The main challenge in working with text data isn't just the preprocessing -- its the number of decisions you have to make about how you'll clean and structure the data. In a traditional dataset full of numerical and categorical features, the preprocessing steps are fairly straightforward. Generally, we normalize the numeric data, check for and deal with multicollinearity, convert categorical data to numerical format through one-hot encoding, and so forth. Although the steps themselves may not be easy, there's generally little ambiguity about what needs to be done. Text data is a bit more ambiguous. Let's examine some of the decisions we generally need to make when working with text data.
Cleaning and Preprocessing Text Data

Once we have our data, the fun part begins. We'll need to begin by preprocessing and cleaning our text data.
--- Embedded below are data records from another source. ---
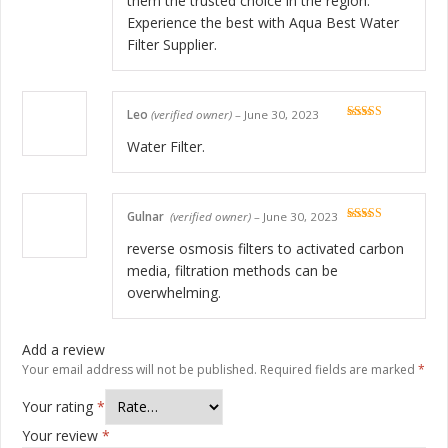
them the trusted choice in the region.
Experience the best with Aqua Best Water
Filter Supplier.
Leo
(verified owner)
–
June 30, 2023
Rated
5
out
of 5
Water Filter.
Gulnar
(verified owner)
–
June 30, 2023
Rated
5
out
of 5
reverse osmosis filters to activated carbon
media, filtration methods can be
overwhelming.
Add a review
Your email address will not be published.
Required fields are marked
*
Your rating
*
Your review
*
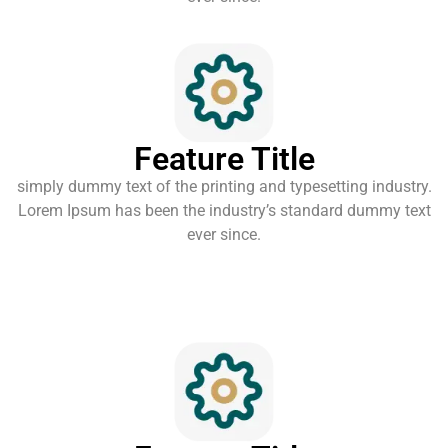
Feature Title
simply dummy text of the printing and typesetting industry.
Lorem Ipsum has been the industry’s standard dummy text
ever since.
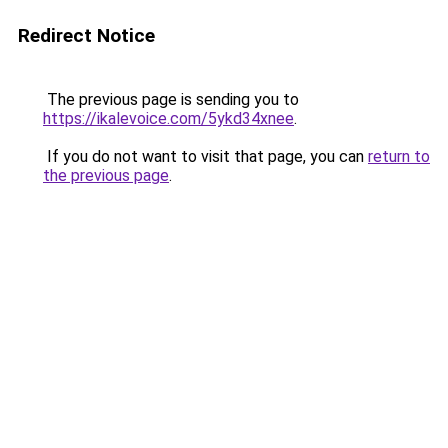
Redirect Notice
The previous page is sending you to
https://ikalevoice.com/5ykd34xnee
.
If you do not want to visit that page, you can
return to
the previous page
.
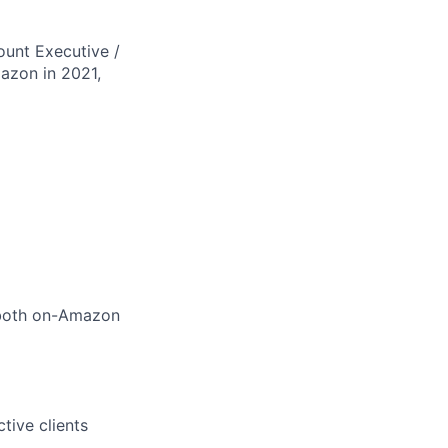
ount Executive /
azon in 2021,
 both on-Amazon
tive clients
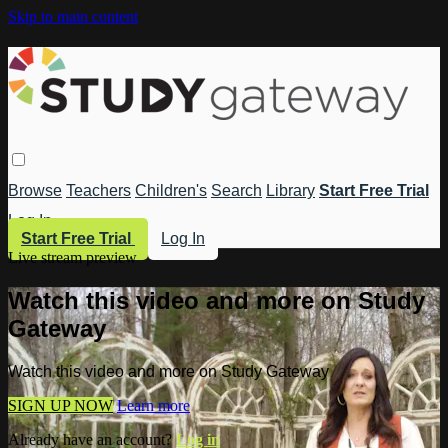
Skip to main content
Browse
Teachers
Children's
Search
Library
Start Free Trial
Log In
Start Free Trial
Log In
Live stream preview
Watch this video and more on Study
Gateway
Watch this video and more on Study Gateway
SIGN UP NOW
Learn more
Already have an account?
Log in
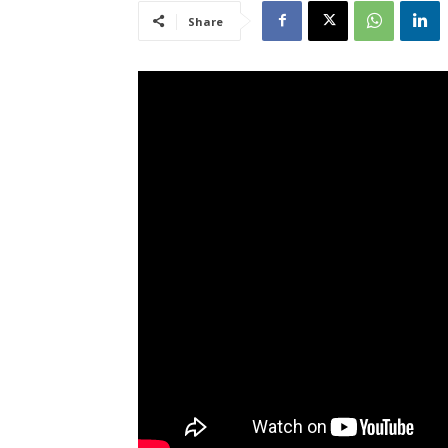
Share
As you've seen throughout this section, preprocessing text data is a bit more challenging than working with more traditional data types because there's no clear-cut answer for exactly what sort of preprocessing and cleaning we need to do. When working with traditional datasets, our goals are generally pretty clear for this stage -- normalize and clean our numerical data, convert categorical data to a numeric format, check for and deal with multicollinearity, etc. The steps we take are largely dependent on what the data already looks like when we get a hold of it. Text data is different -- if we inspect a raw text dataset, we'll generally see that it only has one dimension -- the actual text, in the form of a string. This could be anything from a tweet to a full novel. This means that we need to make some decisions about how to preprocess our data. Before we can begin cleaning and preprocessing our text data, we need to make some decisions about things such as:

    Do we remove stop words or not?
    Do we stem or lemmatize our text data, or leave the words as is?
    Is basic tokenization enough, or do we need to support special edge cases through the use of regex?
    Do we use the entire vocabulary, or just limit the model to a subset of the most frequently used words? If so, how many?
    Do we engineer other features, such as bigrams, or POS tags, or Mutual Information Scores?
    What sort of vectorization should we use in our model? Boolean Vectorization? Count Vectorization? TF-IDF? More advanced vectorization strategies such as Word2Vec?

These are all questions that we'll need to think about pretty much anytime we begin working with text data.
Feature Engineering

Another common decision point when working with text data is exactly what features to include in the dataset. As we saw in a previous lab, NLTK makes it quite easy to do things like generate part-of-speech tags for words, or create word or character-level n-grams. In general, there's no great answer for exactly which features will improve the performance of your model, and which won't. This means that your best bet is to experiment, and treat the entire project as an iterative process! When working with text data, don't be afraid to try modeling on alternative forms of the text data, such as bigrams or n-grams. Similarly, we encourage you to explore how adding in additional features such as POS tags or mutual information scores affect the overall model performance. Sometimes, it has a great effect on performance. Other times, not much. Either way, you won't know until you try!